CNN should not have been surprised. Neither the Bush nor Obama administrations received blanket permission to transit Algerian airspace with surveillance planes or drones; instead, they received authorization only on a case-by-case basis and with advance notice. According to journalist Craig Whitlock, the U.S. military relies on a fleet of civilian-looking unarmed aircraft to spy on suspected Islamist groups in North Africa, because they are less conspicuous -- and therefore less politically sensitive for host nations -- than drones. Moreover, even if the United States received flyover rights for armed drones, it has been unable to secure a base in southern Europe or northern Africa from which it would be permitted to conduct drone strikes; and presently, U.S. armed drones cannot be launched and recovered from naval platforms.

According to Hollywood movies or television dramas, with its immense intelligence collection and military strike capabilities, the United States can locate, track, and kill anyone in the world. This misperception is continually reinvigorated by the White House's, the CIA's, and the Pentagon's close cooperation with movie and television studios. For example, several years before the CIA even started conducting non-battlefield drone strikes, it was recommending the tactic as a plotline in the short-lived (2001-2003) drama "The Agency." As the show's writer and producer later revealed: "The Hellfire missile thing, they suggested that. I didn't come up with this stuff. I think they were doing a public opinion poll by virtue of giving me some good ideas." Similarly, as of November there were at least ten movies about the Navy SEALs in production or in theaters, which included so much support from the Pentagon that one film even starred active-duty SEALs.

The Obama administration's lack of a military response in Algeria reflects how sovereign states routinely constrain U.S. intelligence and military activities. As the U.S. Air Force Judge Advocate General's Air Force Operations and the Law guidebook states: "The unauthorized or improper entry of foreign aircraft into a state's national airspace is a violation of that state's sovereignty.... Except for overflight of international straits and archipelagic sea lanes, all nations have complete discretion in regulating or prohibiting flights within their national airspace." Though not sexy and little reported, deploying CIA drones or special operations forces requires constant behind-the-scenes diplomacy: with very rare exceptions -- like the Bin Laden raid -- the U.S. military follows the rules of the world's other 194 sovereign, independent states.

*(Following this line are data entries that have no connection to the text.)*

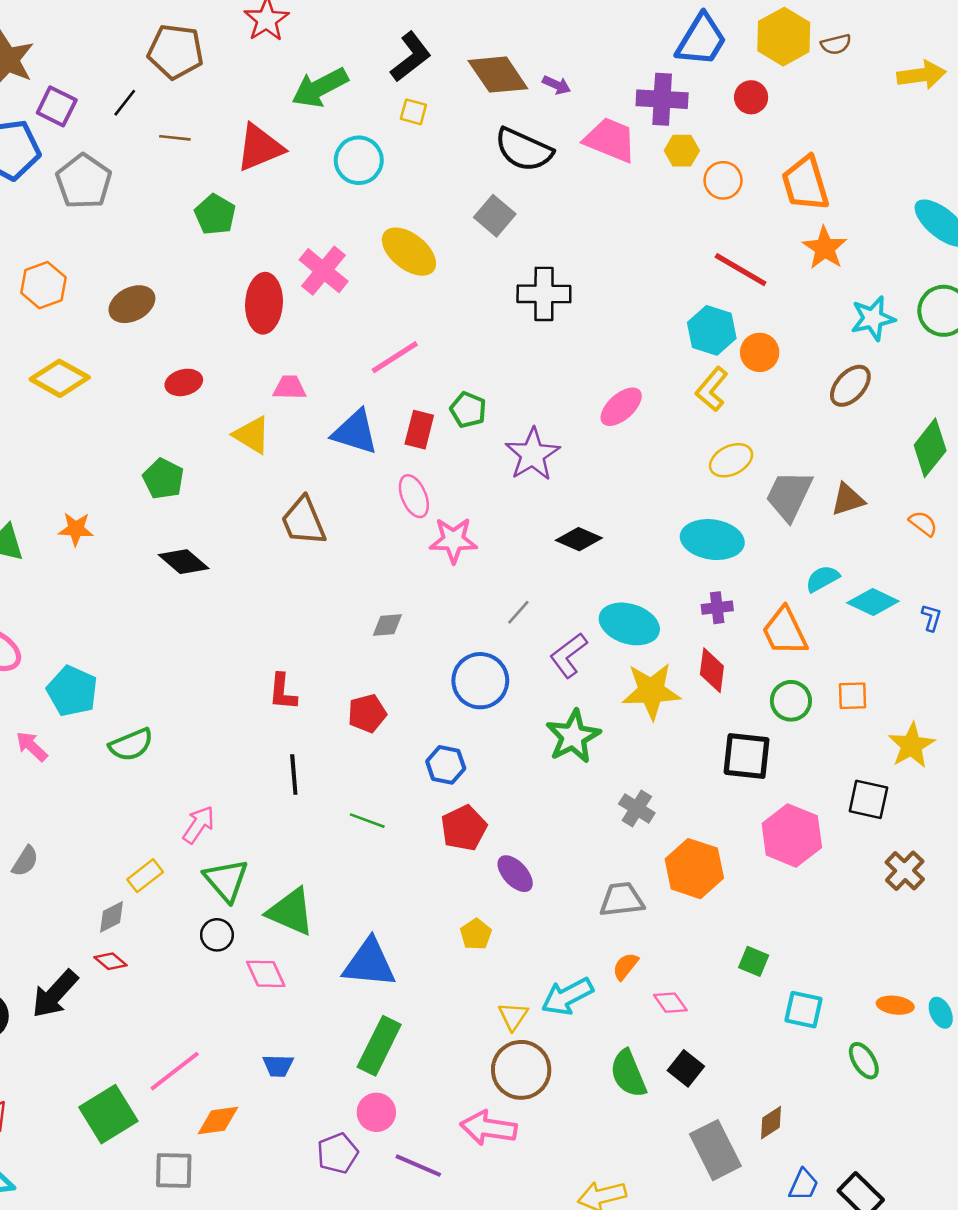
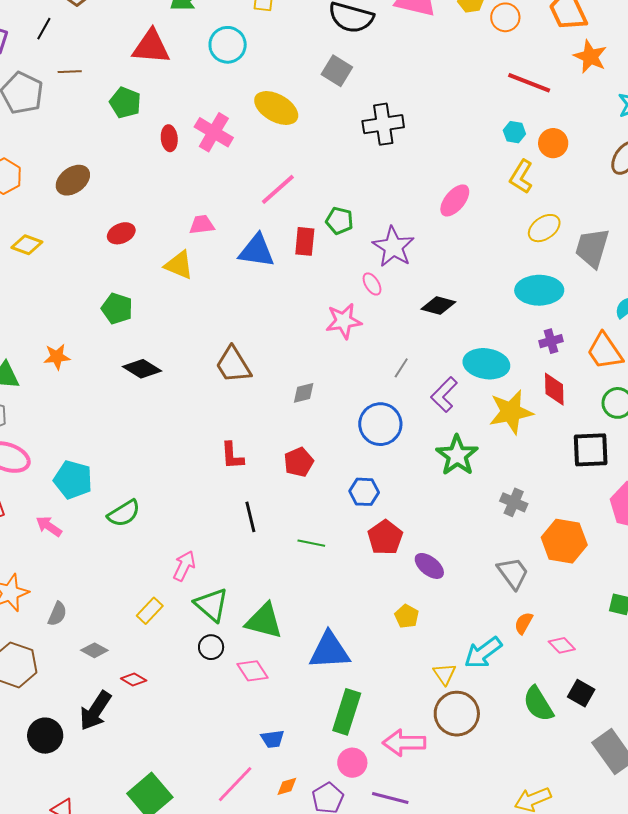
brown line: (175, 138) -> (70, 72), moved
red triangle: (260, 148) -> (151, 47), turned 36
red ellipse: (264, 303) -> (169, 138), moved, size x0.6
cyan hexagon: (712, 330) -> (514, 132), size x0.6
yellow diamond: (60, 378) -> (27, 245), size x0.7
pink ellipse: (414, 496) -> (372, 284), moved, size x0.7
brown trapezoid: (303, 521) -> (233, 365), moved
gray trapezoid: (622, 900) -> (513, 573), turned 69
gray diamond: (112, 917) -> (94, 650), moved, turned 64
pink line: (175, 1071) -> (235, 784), moved
orange diamond: (218, 1121) -> (287, 786), moved, size x0.7
pink arrow: (488, 1128) -> (404, 743), moved

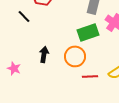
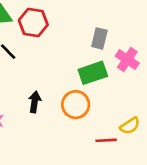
red line: (90, 76) -> (106, 140), moved

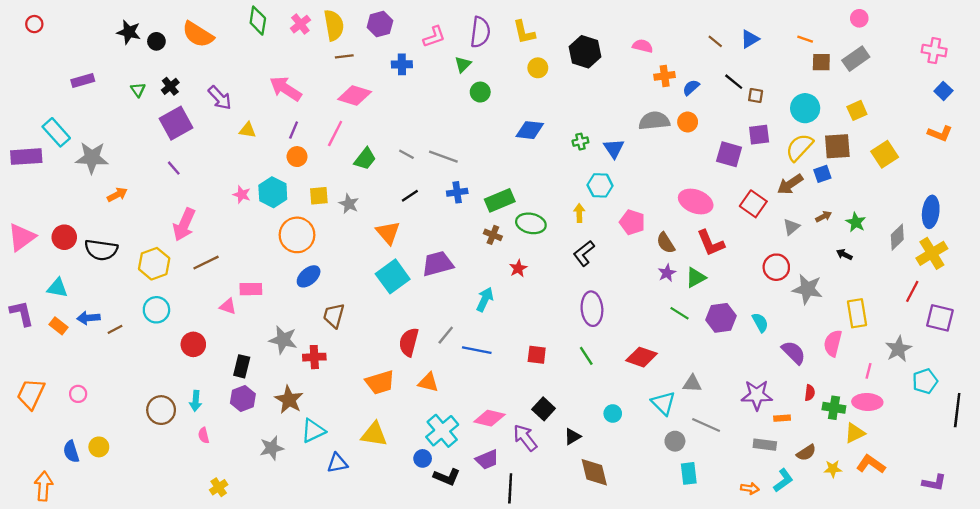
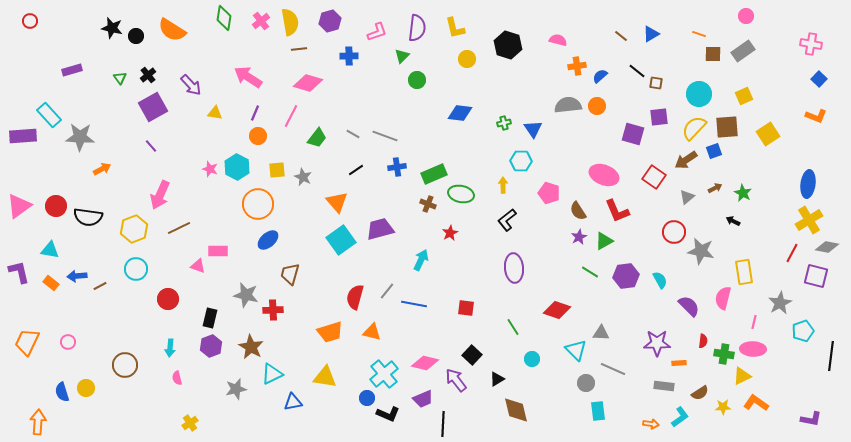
gray diamond: (897, 237) -> (827, 247), moved, turned 55
green line: (586, 356) -> (513, 327), moved
brown circle: (161, 410) -> (125, 365), moved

These rules come in many forms. For example, basing rights agreements can limit the number of civilian, military, and contractor personnel at an airbase or post; what access they have to the electromagnetic spectrum; what types of aircraft they can fly; how many sorties they can conduct per day; when those sorties can occur and how long they can last; whether the aircraft can drop bombs on another country and what sort of bombs; and whether they can use lethal force in self-defense. When the United States led the enforcement of the northern no-fly zone over Iraq from the Incirlik Air Base in southern Turkey from 1991 to 2003, a Turkish military official at the rank of lieutenant colonel or higher was always on board U.S. Air Force AWACS planes, monitoring the airspace to assure that the United States did not violate its highly restrictive basing agreement.